Minister Gunasekera noted at these workshops that it is essential to develop this policy especially because of the high incidence of unemployment among educated youth in Sri Lanka. He further stated that the youth unemployment issue could be very sensitive and potentially dangerous if the government did not give serious attention to the issue. He was pleased to note that so many Members of Parliament, senior government officials and other strategic partners including workers’ and employers’ organizations and professional institutions were closely involved in developing this important national policy.
Donglin Li, Country Director of the ILO for Sri Lanka and Maldives said the Government had made a significant improvement in the Sri Lankan economy with fast growth and development. He stated, however, it is still challenging for the government to ensure that quick economic growth translates to a better skilled labour force, decent jobs and quality of life for the people.

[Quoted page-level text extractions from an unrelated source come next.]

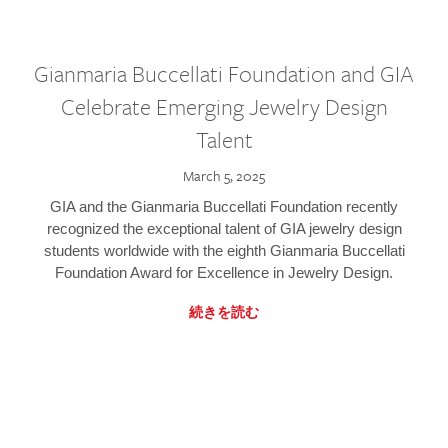
Gianmaria Buccellati Foundation and GIA
Celebrate Emerging Jewelry Design
Talent
March 5, 2025
GIA and the Gianmaria Buccellati Foundation recently
recognized the exceptional talent of GIA jewelry design
students worldwide with the eighth Gianmaria Buccellati
Foundation Award for Excellence in Jewelry Design.
続きを読む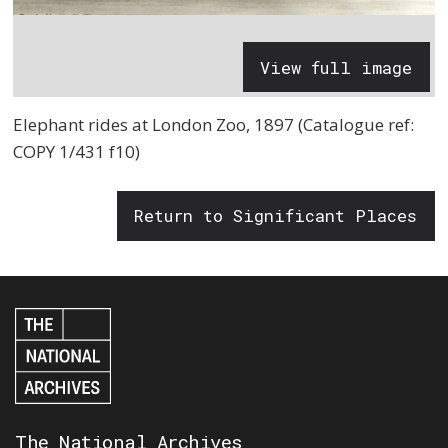
View full image
Elephant rides at London Zoo, 1897 (Catalogue ref:
COPY 1/431 f10)
Return to Significant Places
The National Archives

He commended the Government for embarking upon the formulation of the National Human Resources and Employment Policy and committed the ILO’s full support for the development of the policy.
ewa, Secretary of the Secretariat for Senior Ministers, expressed his gratitude to the members of government, private sector, trade unions and professional organisations for participating in the 10 thematic working groups and the regional consultations. He said that though Sri Lanka’s unemployment had declined to less than 5%, he questioned whether this statistic reflected the true unemployment situation in the country. “There are large numbers of working poor who do not enjoy decent employment, as well as relatively high levels of youth and female unemployment. These issues cannot be resolved by one ministry, but rather through a well coordinated approach inclusive of a wide range of stakeholders and directed by an overarching policy on human resources and employment,” he said.
The ILO said the public is welcome to make comments/contributions to the policy by contacting the Secretariat for Senior Ministers or through the policy website which will be launched soon.